DRESS Syndrome Secondary to Carbamazepine Therapy Presenting with Bilateral Acute Anterior Uveitis and Angle Closure Glaucoma
Purpose: Drug reaction with eosinophilia and systemic symptoms (DRESS) syndrome is a rare, lifethreatening multi-system adverse drug reaction characterized by febrile skin rash, hematologic abnormalities, and involvement of internal organs. We report a case of DRESS syndrome in a child presenting with primary ophthalmic manifestations.

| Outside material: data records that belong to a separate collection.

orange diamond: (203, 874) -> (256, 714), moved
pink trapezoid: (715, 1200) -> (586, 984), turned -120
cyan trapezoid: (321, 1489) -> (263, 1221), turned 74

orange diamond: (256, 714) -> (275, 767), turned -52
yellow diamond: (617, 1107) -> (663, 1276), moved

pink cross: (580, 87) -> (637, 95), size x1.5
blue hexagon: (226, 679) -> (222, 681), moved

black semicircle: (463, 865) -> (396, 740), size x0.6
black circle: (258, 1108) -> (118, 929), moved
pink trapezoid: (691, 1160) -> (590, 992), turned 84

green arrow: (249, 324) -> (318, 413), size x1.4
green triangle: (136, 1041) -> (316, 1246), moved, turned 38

Case Report: An 11-year-old boy presented with severe pain and diminished vision in both eyes six weeks after starting carbamazepine therapy for seizure disorder. Ocular examination revealed features of bilateral acute anterior uveitis, acute onset myopia, and angle closure glaucoma secondary to uveal effusion. Additionally, the patient was febrile with a generalized maculopapular rash, and blood investigations revealed eosinophilic leukocytosis. A diagnosis of carbamazepine-induced DRESS syndrome was made, and carbamazepine therapy was discontinued. Treatment with cycloplegics, topical, and systemic steroids resulted in prompt clinical recovery.
Conclusion: Ophthalmologists should be aware that hypersensitivity to anticonvulsants, such as carbamazepine, can present with bilateral uveitis and uveal effusion along with systemic symptoms. Prompt diagnosis and treatment can prevent vision loss and life-threatening complications. Patients should be counselled about potential adverse effects of anticonvulsants before therapy.